In Step 16a, it is again determined whether there are new defects detected during the write operation. In this step, if no new defects are detected, processing then returns to Step 12a. However, new defects may occur on a recording disk even after it has been formatted (such as from scratches during use by the user). If any such new defects are detected, then processing proceeds to steps 161a–165a where free replacement blocks are searched for in the defect table for use as new replacement blocks. Here, “free replacement blocks” mean those blocks that have not been written into, and which are available to receive data.
At this point, the writing operation is terminated in step 161a so that free replacement blocks can be searched for. Then, in step 162a, free defect table entries (i.e., free replacement blocks) are searched for use as replacement data. After the search of the defect table is completed, processing proceeds to Step 163a. 
In step 163a, the entire packet where the replacement block is located is read from the RAM of the optical disk drive into the replacement packet buffer (RPB), which is in the RAM of the optical disk drive. Next, in Step 164a, the data of the defective block is copied from the main buffer into the corresponding replacement block in the RPB. Then, in Step 165a, the modified data in the RPB is written to the corresponding spare block SA in the recording disk, after which processing proceeds to Step 17a. 
In Step 17a, it is determined whether there are more defects. If new defects are detected, processing then returns to Step 162a and the read, modify and write operations are repeated in Steps 162a–165a, until processing of all the defects has been completed. If no new defects are detected, processing then returns directly to Step 12a. Thus, the read, modify and write operations in Steps 142a–144a are similar to those in Steps 163a–165a. 

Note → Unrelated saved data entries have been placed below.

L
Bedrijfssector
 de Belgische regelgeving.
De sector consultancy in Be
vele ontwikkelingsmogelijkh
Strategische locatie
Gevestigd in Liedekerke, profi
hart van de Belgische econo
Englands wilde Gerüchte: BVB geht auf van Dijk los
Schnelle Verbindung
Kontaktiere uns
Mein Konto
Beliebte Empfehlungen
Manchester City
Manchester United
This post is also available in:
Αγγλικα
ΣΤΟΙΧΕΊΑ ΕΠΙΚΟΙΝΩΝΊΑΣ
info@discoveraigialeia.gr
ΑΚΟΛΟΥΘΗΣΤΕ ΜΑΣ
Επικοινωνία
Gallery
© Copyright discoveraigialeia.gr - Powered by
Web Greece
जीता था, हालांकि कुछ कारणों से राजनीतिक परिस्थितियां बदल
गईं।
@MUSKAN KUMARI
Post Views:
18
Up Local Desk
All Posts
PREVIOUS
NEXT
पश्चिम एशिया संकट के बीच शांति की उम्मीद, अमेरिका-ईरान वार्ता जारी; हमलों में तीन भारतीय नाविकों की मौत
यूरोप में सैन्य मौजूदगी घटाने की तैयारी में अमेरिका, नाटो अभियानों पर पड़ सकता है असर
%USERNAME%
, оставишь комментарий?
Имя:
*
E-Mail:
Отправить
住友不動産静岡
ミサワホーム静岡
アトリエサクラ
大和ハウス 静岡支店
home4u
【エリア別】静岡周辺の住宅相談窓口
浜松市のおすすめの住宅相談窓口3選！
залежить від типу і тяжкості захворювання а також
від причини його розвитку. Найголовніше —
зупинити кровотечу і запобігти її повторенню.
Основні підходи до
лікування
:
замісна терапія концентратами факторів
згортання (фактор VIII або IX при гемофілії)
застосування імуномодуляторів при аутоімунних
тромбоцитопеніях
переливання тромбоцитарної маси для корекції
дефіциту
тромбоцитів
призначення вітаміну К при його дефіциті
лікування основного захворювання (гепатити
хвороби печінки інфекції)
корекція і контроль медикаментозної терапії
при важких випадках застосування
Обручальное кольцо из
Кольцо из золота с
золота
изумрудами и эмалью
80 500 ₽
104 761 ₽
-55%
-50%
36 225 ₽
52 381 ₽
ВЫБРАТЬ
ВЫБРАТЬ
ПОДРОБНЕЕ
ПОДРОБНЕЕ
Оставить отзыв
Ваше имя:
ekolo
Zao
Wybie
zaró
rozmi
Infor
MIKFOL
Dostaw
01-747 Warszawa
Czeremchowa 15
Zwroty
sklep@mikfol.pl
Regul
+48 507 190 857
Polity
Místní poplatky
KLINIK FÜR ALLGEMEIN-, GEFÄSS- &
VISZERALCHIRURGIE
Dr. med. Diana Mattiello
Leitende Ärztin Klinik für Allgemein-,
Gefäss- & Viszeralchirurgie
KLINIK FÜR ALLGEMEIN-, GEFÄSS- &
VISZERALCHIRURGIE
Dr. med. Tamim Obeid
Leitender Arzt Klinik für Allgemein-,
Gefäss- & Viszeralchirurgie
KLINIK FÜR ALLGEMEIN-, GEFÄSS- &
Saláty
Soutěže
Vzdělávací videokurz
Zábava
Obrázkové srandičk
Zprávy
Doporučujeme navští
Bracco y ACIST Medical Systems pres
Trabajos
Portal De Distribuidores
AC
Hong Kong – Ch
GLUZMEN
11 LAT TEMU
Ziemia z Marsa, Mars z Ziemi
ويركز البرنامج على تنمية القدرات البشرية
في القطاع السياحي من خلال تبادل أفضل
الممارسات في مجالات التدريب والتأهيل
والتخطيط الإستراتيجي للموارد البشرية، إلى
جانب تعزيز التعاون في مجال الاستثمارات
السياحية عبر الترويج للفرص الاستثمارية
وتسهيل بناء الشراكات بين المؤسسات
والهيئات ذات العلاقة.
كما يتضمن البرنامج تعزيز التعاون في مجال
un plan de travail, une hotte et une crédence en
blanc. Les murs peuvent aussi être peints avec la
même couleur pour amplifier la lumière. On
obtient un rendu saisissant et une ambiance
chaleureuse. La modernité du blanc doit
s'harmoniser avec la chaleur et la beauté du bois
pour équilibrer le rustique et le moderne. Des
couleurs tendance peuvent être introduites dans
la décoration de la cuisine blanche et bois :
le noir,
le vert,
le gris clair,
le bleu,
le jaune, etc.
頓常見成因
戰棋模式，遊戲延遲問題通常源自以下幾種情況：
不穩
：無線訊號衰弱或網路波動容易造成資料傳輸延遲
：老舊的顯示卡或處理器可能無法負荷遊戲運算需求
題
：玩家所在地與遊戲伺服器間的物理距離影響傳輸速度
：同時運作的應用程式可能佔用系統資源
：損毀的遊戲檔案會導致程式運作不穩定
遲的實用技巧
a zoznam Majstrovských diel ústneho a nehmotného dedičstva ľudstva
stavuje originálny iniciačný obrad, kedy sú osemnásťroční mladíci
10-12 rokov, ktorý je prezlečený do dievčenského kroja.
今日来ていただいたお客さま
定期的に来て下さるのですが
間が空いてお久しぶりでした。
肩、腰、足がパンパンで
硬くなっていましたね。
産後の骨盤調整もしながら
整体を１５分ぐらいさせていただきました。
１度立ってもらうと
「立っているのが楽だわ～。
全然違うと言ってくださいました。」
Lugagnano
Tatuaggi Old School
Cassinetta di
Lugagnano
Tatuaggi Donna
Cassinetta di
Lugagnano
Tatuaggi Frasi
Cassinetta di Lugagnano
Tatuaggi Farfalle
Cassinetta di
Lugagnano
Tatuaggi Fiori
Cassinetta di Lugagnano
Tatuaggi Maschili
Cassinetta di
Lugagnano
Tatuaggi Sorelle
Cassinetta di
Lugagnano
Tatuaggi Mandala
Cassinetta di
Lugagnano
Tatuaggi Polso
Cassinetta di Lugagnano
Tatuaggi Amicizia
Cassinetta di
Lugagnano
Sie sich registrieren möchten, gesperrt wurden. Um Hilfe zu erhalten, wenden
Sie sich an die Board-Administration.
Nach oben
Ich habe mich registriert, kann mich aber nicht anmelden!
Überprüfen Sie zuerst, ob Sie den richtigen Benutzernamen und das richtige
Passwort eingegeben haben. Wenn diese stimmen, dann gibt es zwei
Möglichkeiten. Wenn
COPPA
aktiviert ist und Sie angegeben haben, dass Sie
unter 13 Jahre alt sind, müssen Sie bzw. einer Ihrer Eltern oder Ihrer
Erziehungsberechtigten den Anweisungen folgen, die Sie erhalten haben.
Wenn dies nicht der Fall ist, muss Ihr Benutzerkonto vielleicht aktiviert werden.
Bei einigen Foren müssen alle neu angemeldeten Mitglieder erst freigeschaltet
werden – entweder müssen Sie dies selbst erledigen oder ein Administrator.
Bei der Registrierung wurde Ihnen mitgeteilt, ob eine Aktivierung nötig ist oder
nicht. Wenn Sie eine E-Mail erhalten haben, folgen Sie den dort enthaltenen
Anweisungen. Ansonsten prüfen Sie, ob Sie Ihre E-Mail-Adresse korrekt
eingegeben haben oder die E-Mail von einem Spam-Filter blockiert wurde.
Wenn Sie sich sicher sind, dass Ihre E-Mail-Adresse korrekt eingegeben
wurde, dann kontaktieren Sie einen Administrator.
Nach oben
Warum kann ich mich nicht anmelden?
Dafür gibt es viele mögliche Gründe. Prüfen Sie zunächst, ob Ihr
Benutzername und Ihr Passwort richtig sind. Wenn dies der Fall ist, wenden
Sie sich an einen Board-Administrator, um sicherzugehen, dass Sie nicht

As can be seen from the above, in this conventional method, replacement packets are read from the recording disk, the defective block data are copied, and then all the packet data are written to the recording disk. Thus, regardless of whether the defect encountered by the optical disk drive already exists in the defect table block (DTB) or is a new defect detected during the process of writing to the recording disk, the optical disk drive must still perform the read-modify-write operation for each and every defect. As a result, if N defects are detected in the recording disk, then the optical disk drive must perform N read and N write operations, resulting in a low efficiency in the buffer control. This will also seriously affect the read and write speed of the optical disk drive.